Jüngere Demenzkranke können häufig auf größere Ressourcen zurückgreifen als ältere. Sie sind meist körperlich fitter und vertrauter mit moderner Technik, die sie als Erinnerungshilfen nutzen können. Zudem engagieren sich jüngere Betroffene zunehmend öffentlich, um über ihre Erkrankung zu informieren und Unterstützungsangebote einzufordern. Es gibt bereits Gruppen von und für Menschen mit beginnender Demenz, die sich gegenseitig unterstützen und die Interessen der Betroffenen vertreten.

Lesen Sie auch: Fortgeschrittene Demenz: Ein umfassender Überblick

Finanzielle und familiäre Herausforderungen

Der Ausstieg aus dem Beruf stellt für jüngere Demenzkranke oft eine große finanzielle Belastung dar. Wenn zusätzlich finanzielle Verpflichtungen wie ein Hauskredit bestehen, kann die Situation für die Familien sehr schwierig werden. Die gesunde Partnerin oder der gesunde Partner muss dann die Hauptverantwortung für das Familieneinkommen übernehmen und kann die Arbeitszeit nicht reduzieren, um für den Erkrankten da zu sein.

Auch die Rollen innerhalb der Familie verändern sich. Angehörige müssen miterleben, wie der Betroffene zunehmend Kompetenzen verliert und auf Hilfe angewiesen ist. Erwartungshaltungen, Aufgaben und Verantwortlichkeiten müssen neu definiert werden. Besonders schwierig ist die Situation, wenn noch minderjährige Kinder in der Familie leben. Es ist wichtig, offen mit der Krankheit umzugehen und die Fragen der Kinder zu beantworten, um sie zu unterstützen.
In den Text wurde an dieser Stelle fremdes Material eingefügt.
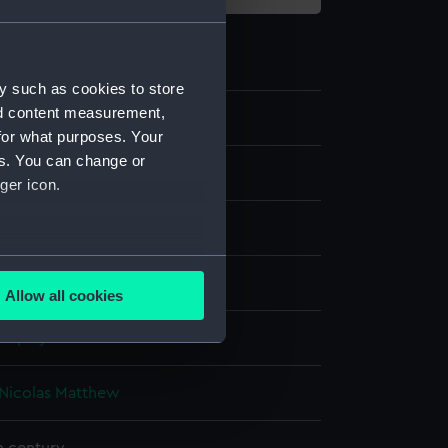
y such as cookies to store
nd content measurement,
5
for what purposes. Your
es. You can change or
ger icon.
g
several meters
millboard
Allow all cookies
ails section
.
display
e is used, and to help us
Nicolas Matthew
edded content from third-
y time.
Medizinische Besonderheiten

Auch aus medizinischer Sicht gibt es bei Demenzen im jüngeren Lebensalter einige Besonderheiten. Der Anteil an seltenen Demenzkrankheiten ist in dieser Gruppe höher als bei älteren Betroffenen. Während im höheren Alter die Alzheimer-Krankheit für bis zu zwei Drittel der Demenzen verantwortlich ist, spielt sie im jüngeren Alter nur bei etwa einem Drittel eine Rolle. An zweiter Stelle stehen die Frontotemporalen Degenerationen, dann durchblutungsbedingte Demenzen, die Lewy-Körper-Krankheit und eine Vielzahl seltener neurologischer Erkrankungen oder Infektionserkrankungen des Gehirns. Auch erbliche Formen von Demenzerkrankungen spielen bei jüngeren Betroffenen eine größere Rolle.
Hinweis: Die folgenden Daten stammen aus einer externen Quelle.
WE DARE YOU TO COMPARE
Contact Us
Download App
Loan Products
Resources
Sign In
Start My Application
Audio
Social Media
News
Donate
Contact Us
Eine weitere Besonderheit ist, dass das Erscheinungsbild der Demenzerkrankungen bei jüngeren Menschen häufig untypisch ist. Es können zunächst Änderungen im Verhalten, Wortfindungsstörungen oder Schwierigkeiten mit dem Sehen auftreten, während das Gedächtnis nicht beeinträchtigt ist. Diese untypischen Symptome erfordern oft eine umfangreiche Diagnostik durch einen Spezialisten.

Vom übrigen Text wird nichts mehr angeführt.